Does Conscience Have to be Free? A Multiple Crossroads of Religious, Political, and Diplomatic Arguments: 1868-1874
Abstract
This article will focus on the conundrum of building the political legitimacy while institutionalizing religious freedom which the newly established goisshin 御一新 government confronted. Liberation of "evil sects", which not only meant Christianity but also other religious sects such as fujufuse-ha of Nichiren school, was an issue which the Meiji state wanted to dodge. Western states demanded the lifting of the ban on Christianity but Japanese political leaders were vigilant against the idea. Reluctantly the Meiji state lifted the ban on Christianity in 1873 but they had started the institutionalization of Shinto as the state religion in advance. The government officials viewed that Christian faith and churches in Western countries were devised to prevent public mind from dissolution. They strived to establish an alternative version of religious authority in Japan instead of introducing the principle of conscientious freedom. However, on the other hand, a new generation of intellectuals raised the protection of the individual right of religious freedom as an urgent issue.

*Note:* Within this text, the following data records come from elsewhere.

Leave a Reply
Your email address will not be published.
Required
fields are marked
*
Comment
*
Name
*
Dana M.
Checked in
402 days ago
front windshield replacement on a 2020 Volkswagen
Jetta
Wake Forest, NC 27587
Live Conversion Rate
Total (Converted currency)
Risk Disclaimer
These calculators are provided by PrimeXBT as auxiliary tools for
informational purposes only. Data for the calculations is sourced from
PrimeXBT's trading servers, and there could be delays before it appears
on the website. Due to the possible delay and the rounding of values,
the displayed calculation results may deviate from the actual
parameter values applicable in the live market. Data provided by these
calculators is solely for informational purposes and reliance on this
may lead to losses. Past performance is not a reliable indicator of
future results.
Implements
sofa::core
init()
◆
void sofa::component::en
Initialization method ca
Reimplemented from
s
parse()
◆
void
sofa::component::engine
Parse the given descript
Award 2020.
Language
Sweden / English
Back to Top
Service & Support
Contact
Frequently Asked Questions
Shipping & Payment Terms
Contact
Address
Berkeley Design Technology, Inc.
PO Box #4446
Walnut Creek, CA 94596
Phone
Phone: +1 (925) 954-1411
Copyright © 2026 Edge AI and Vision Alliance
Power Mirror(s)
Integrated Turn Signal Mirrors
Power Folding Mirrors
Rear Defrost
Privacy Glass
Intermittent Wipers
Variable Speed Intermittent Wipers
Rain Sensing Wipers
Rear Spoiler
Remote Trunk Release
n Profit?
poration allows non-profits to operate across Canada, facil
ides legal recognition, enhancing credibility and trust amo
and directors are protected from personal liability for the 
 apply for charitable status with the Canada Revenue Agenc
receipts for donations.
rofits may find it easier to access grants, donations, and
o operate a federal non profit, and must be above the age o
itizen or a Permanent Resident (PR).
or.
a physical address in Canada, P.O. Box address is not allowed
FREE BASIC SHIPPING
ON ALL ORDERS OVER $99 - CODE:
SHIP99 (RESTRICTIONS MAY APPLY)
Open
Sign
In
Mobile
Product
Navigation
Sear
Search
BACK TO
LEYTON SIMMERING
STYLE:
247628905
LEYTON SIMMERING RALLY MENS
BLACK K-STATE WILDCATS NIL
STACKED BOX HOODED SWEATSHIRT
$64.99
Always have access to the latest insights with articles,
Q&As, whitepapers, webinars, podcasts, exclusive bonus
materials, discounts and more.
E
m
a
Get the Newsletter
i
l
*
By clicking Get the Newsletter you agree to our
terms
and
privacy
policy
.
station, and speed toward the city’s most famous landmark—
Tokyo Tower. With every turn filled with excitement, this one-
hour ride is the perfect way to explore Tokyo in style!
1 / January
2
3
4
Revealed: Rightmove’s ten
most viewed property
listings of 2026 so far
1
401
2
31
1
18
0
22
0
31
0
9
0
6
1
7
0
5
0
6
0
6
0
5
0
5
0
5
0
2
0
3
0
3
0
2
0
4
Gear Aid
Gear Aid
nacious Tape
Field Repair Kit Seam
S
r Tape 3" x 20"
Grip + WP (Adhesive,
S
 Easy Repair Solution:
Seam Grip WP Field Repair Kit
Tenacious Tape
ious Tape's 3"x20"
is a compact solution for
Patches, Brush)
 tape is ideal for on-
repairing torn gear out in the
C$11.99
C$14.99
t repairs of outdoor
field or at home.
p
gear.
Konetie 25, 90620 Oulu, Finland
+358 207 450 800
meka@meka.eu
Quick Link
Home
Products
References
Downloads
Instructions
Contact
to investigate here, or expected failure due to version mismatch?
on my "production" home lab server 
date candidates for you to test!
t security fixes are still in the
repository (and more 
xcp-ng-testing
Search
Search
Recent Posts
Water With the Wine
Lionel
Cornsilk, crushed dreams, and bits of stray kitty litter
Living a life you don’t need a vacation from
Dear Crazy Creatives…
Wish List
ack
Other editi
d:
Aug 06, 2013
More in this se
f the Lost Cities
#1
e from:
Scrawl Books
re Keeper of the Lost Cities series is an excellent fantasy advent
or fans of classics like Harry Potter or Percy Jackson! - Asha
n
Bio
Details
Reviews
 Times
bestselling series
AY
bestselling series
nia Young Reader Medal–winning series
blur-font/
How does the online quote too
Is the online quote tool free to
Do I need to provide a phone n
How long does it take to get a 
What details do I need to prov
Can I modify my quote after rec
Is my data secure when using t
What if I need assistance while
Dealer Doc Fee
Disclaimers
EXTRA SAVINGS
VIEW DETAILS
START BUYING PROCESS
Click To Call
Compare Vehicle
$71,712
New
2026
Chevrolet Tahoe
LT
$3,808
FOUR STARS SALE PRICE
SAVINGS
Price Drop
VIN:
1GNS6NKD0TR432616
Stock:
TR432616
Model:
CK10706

I will analyze the diplomatic negotiations between the Western countries and the Meiji government officials, reports on the Western religious and educational systems in the Iwakura Mission records, voices of Buddhist and Shinto groups, and publications by leading intellectuals such as Nakamura Masao and Katō Hiroyuki so as to build a picture of how the concept of conscientious liberty was treated in such entangled contexts.